Il suo opposto è il Castro, distrutto, d’altronde è l’unico che non partecipa, per sua scelta, alla partita. Siede con la schiena appoggiata al muro, gli occhi quasi completamente chiusi, non articola verbo
 ed il suo unico segno di vita, ad intervalli regolari, è il sollevare una chiappa dal pavimento per emettere sinistri crepitìi intestinali.

Gioco ad minchiam l’ultima carta (commettendo una troiata clamorosa che in altri momenti mi costerebbe un cazziatone), e annuncio un liberatorio “Beh ragazzuoli, io me ne vado a dormire con Rombo di Tuono, che è lì che sembra il cadavere di Aldo Moro nella Renault 4”.
Il
 Raudo è un po’ deluso “Ma non facciamo un’ultima partita? Io non ho mica sonno” – è in buona fede, come sempre, non si rende conto che ha gli occhi che sembrano due murrine.
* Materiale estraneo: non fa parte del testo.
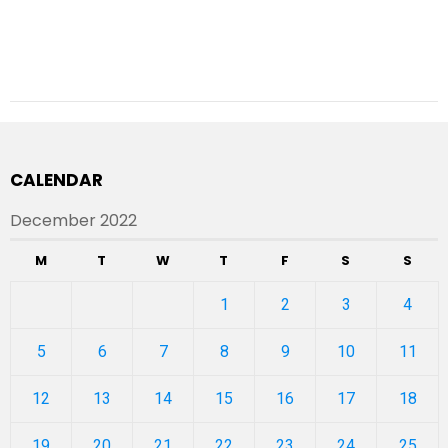
CALENDAR
December 2022
M
T
W
T
F
S
S
1
2
3
4
5
6
7
8
9
10
11
12
13
14
15
16
17
18
19
20
21
22
23
24
25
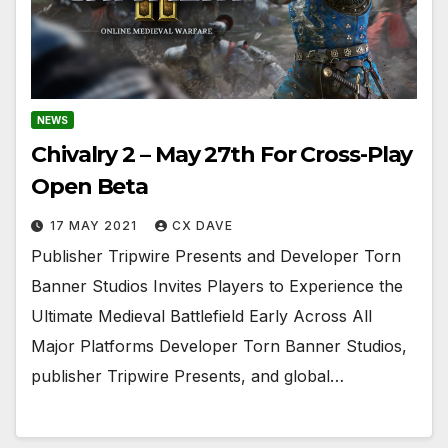
NEWS
Chivalry 2 – May 27th For Cross-Play
Open Beta
17 MAY 2021
CX DAVE
Publisher Tripwire Presents and Developer Torn
Banner Studios Invites Players to Experience the
Ultimate Medieval Battlefield Early Across All
Major Platforms Developer Torn Banner Studios,
publisher Tripwire Presents, and global…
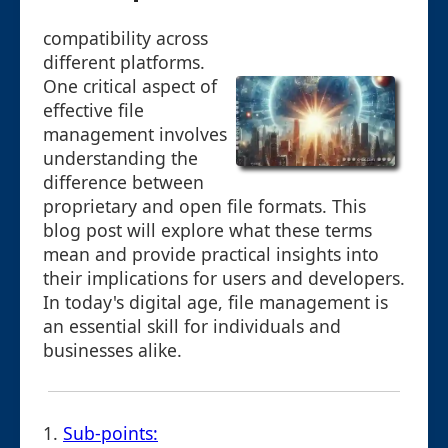
compatibility across
different platforms.
One critical aspect of
effective file
management involves
understanding the
difference between
proprietary and open file formats. This
blog post will explore what these terms
mean and provide practical insights into
their implications for users and developers.
In today's digital age, file management is
an essential skill for individuals and
businesses alike.
1.
Sub-points:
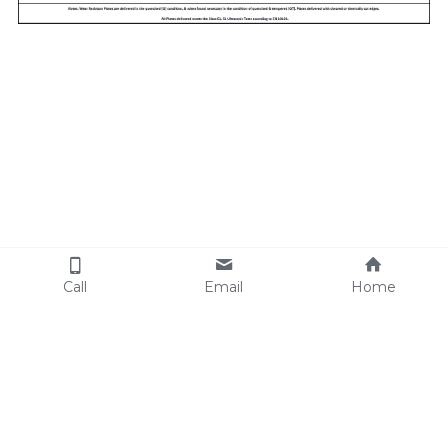
Call
Email
Home
Cookie Use
We use cookies to ensure a smooth
browsing experience. By accepting, you
agree the use of cookies.
Learn More
Decline All
Accept all
Settings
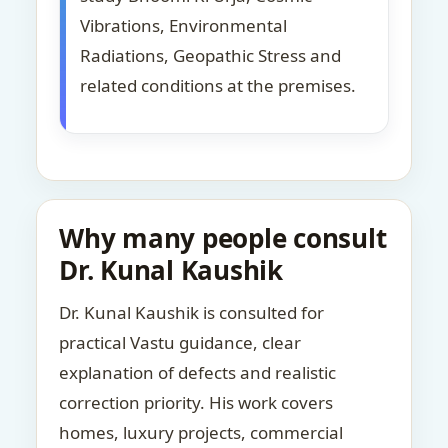
Vibrations, Environmental
Radiations, Geopathic Stress and
related conditions at the premises.
Why many people consult
Dr. Kunal Kaushik
Dr. Kunal Kaushik is consulted for
practical Vastu guidance, clear
explanation of defects and realistic
correction priority. His work covers
homes, luxury projects, commercial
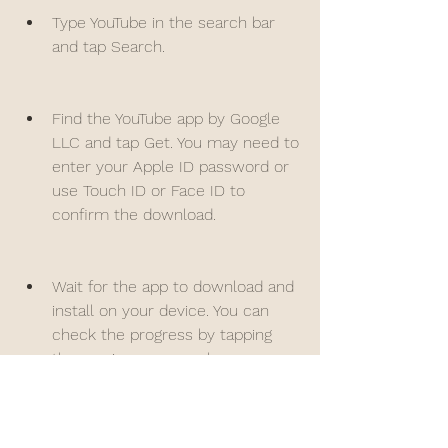
Type YouTube in the search bar 
and tap Search.
Find the YouTube app by Google 
LLC and tap Get. You may need to 
enter your Apple ID password or 
use Touch ID or Face ID to 
confirm the download.
Wait for the app to download and 
install on your device. You can 
check the progress by tapping 
the app icon on your home 
screen.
“Beh, mi sa che vado in branda anch’io” chiosa
 Ted, che finalmente si spegne, emettendo strani scricchiolii di raffreddamento, come un vecchio televisore a valvole.
Raccatto Aldo Moro e siamo già in corridoio, diretti verso la nostra oscena stanza matrimoniale, quando sentiamo il Gattopardo scappare fuori dal bagno in preda a conati di vomito. Deve aver scoperto che “qualcuno” gli ha cacato nel bidet.

(...)

E’ una giornata di festa, sulle rive del Gange. I lebbrosi e tutti i portatori di malattie dell’India si sono dati appuntamento qui, oggi, per la rituale immersione degli arti feriti nelle sacre acque. Giungono qui dopo centinaia di km a piedi sotto il sole implacabile, senz’acqua per lavarsi, con le ferite ormai putrescenti. I loro visi sono gioiosi, ma l’odore dell’aria è terrificante, stagnante, indescrivibile.
Ma io che ci faccio qui?
Poi mi sveglio.
Lentamente riprendo contatto con la realtà.
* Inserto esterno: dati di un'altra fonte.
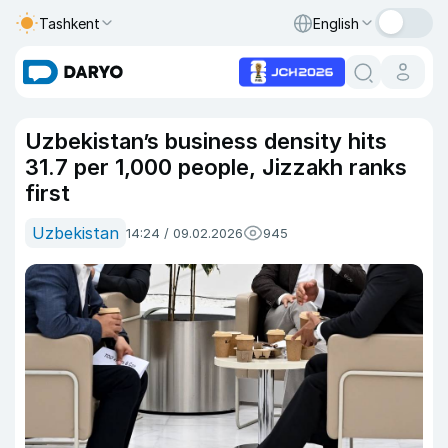
Tashkent
English
Uzbekistan’s business density hits
31.7 per 1,000 people, Jizzakh ranks
first
Uzbekistan
14:24 / 09.02.2026
945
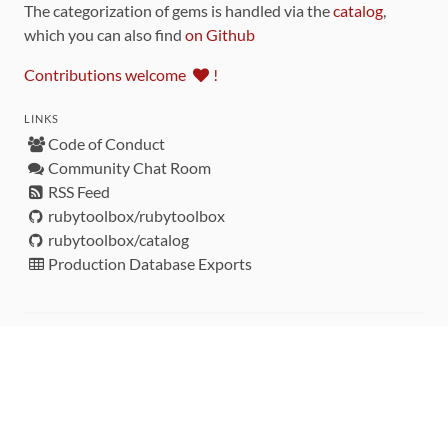
The categorization of gems is handled via the
catalog
,
which you can also find
on Github
Contributions welcome
!
LINKS
Code of Conduct
Community Chat Room
RSS Feed
rubytoolbox/rubytoolbox
rubytoolbox/catalog
Production Database Exports
Sponsors
DEVELOPMENT FUNDED BY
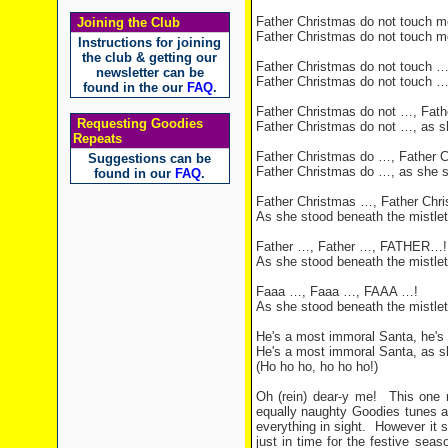
Father Christmas do not touch m
Joining the Club
Father Christmas do not touch m
Instructions for joining
the club & getting our
Father Christmas do not touch …
newsletter can be
Father Christmas do not touch …
found in the our
FAQ
.
Father Christmas do not …, Fath
Requesting Goodies
Father Christmas do not …, as s
Repeats
Father Christmas do …, Father 
Suggestions can be
Father Christmas do …, as she s
found in our
FAQ
.
Father Christmas …, Father Chr
As she stood beneath the mistle
Father …, Father …, FATHER…!
As she stood beneath the mistle
Faaa …, Faaa …, FAAA …!
As she stood beneath the mistle
He's a most immoral Santa, he's
He's a most immoral Santa, as s
(Ho ho ho, ho ho ho!)
Oh (rein) dear-y me!
This one 
equally naughty Goodies tunes a
everything in sight.
However it 
just in time for the festive seas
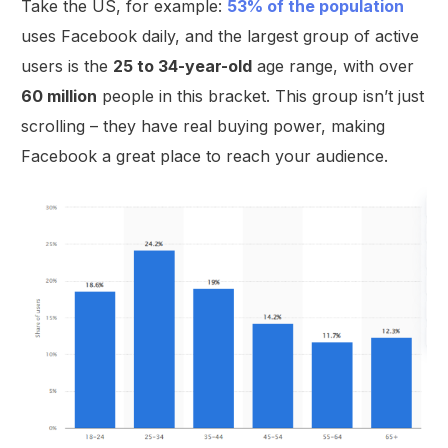
Take the US, for example:
53% of the population
uses Facebook daily, and the largest group of active
users is the
25 to 34-year-old
age range, with over
60 million
people in this bracket. This group isn’t just
scrolling – they have real buying power, making
Facebook a great place to reach your audience.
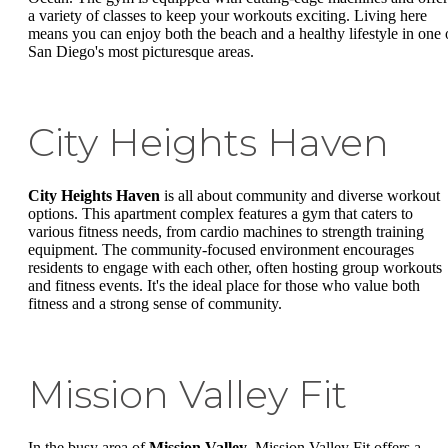
a variety of classes to keep your workouts exciting. Living here
means you can enjoy both the beach and a healthy lifestyle in one 
San Diego's most picturesque areas.
City Heights Haven
City Heights Haven
is all about community and diverse workout
options. This apartment complex features a gym that caters to
various fitness needs, from cardio machines to strength training
equipment. The community-focused environment encourages
residents to engage with each other, often hosting group workouts
and fitness events. It's the ideal place for those who value both
fitness and a strong sense of community.
Mission Valley Fit
In the busy area of
Mission Valley
, Mission Valley Fit offers a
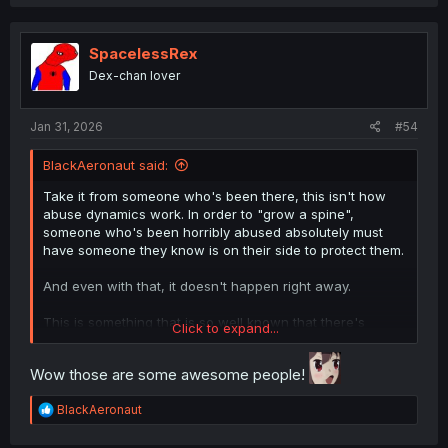
SpacelessRex
Dex-chan lover
Jan 31, 2026
#54
BlackAeronaut said:
Take it from someone who's been there, this isn't how
abuse dynamics work. In order to "grow a spine",
someone who's been horribly abused absolutely must
have someone they know is on their side to protect them.
And even with that, it doesn't happen right away.
This is something that is so well known that there's
Click to expand...
actually an international biker club that is dedicated
towards sheltering abused children from their abusers.
Wow those are some awesome people!
They will protect abused children from any further
attacks from the abuser, and even go to court hearings
R
BlackAeronaut
and trials to shield and support abused children.
e
a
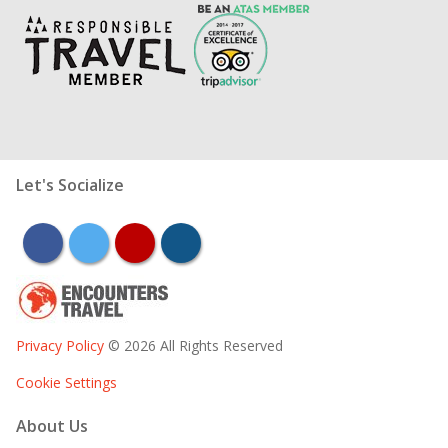
Let's Socialize
facebook
twitter
youtube
instagram
Privacy Policy
© 2026 All Rights Reserved
Cookie Settings
About Us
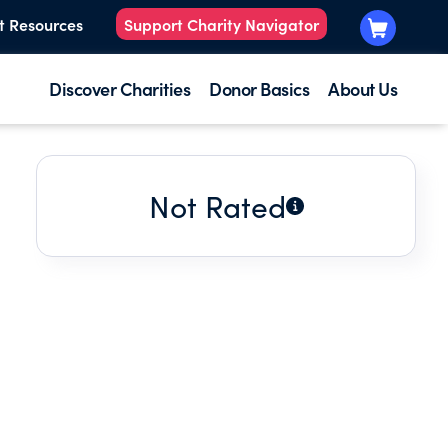
t Resources
Support Charity Navigator
Discover Charities
Donor Basics
About Us
Not Rated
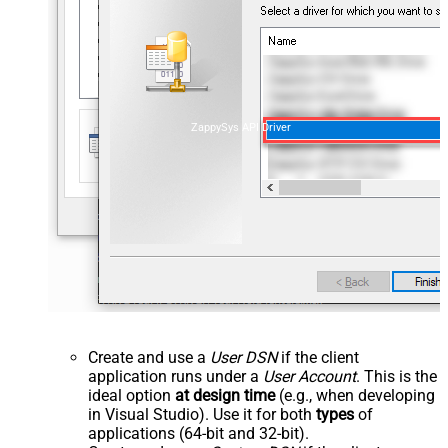
ZappySys API Driver
Create and use a
User DSN
if the client
application runs under a
User Account
. This is the
ideal option
at design time
(e.g., when developing
in Visual Studio). Use it for both
types
of
applications (64-bit and 32-bit).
La stanza è invasa di sole, ma quasi non riesco a distinguere il soffitto per la presenza di una specie di foschia interna.
La schiena mi fa male per il materasso di merda. Il collo mi fa male per il cuscino di merda. Mi rendo subito conto che devo aprire rapidamente una finestra. Sto per morire asfissiato, l’odore di pus marcio mi ha seguito non so come dal Gange a Corvara di Badia.
Scendo da quel letto fottuto e quasi mi mancano le ginocchia, ma riesco ad aprire i vetri e a far entrare ossigeno puro e gelato. Un attimo ancora e sarei svenuto.
Tutte le volte che dormo col Castro è la stessa storia. Lui è lì che se la dorme beato, con un sorrisetto ebete e non si è accorto di nulla. Sembra incredibile, eppure anche i raggi del sole e l’aria potente di montagna faticano a sconfiggere quel fetore infame, che si è accumulato durante la notte nella stanza. Tremo dal freddo, ma mi guardo bene dall’allontanarmi dal supporto vitale della finestra.
Recupero uno dei miei stivali e lo lancio al Castro, sperando di colpirlo nei coglioni “Svegliati stronzo!”
Quello manco apre gli occhi, annusa l’atmosfera e ride come una jena “hi, hi, hi”.
“Cazzo ridi, merda? Stavo per morire con tutto il gas che hai fatto stanotte!” e gli tiro anche l’altro stivale, mirando alla bocca.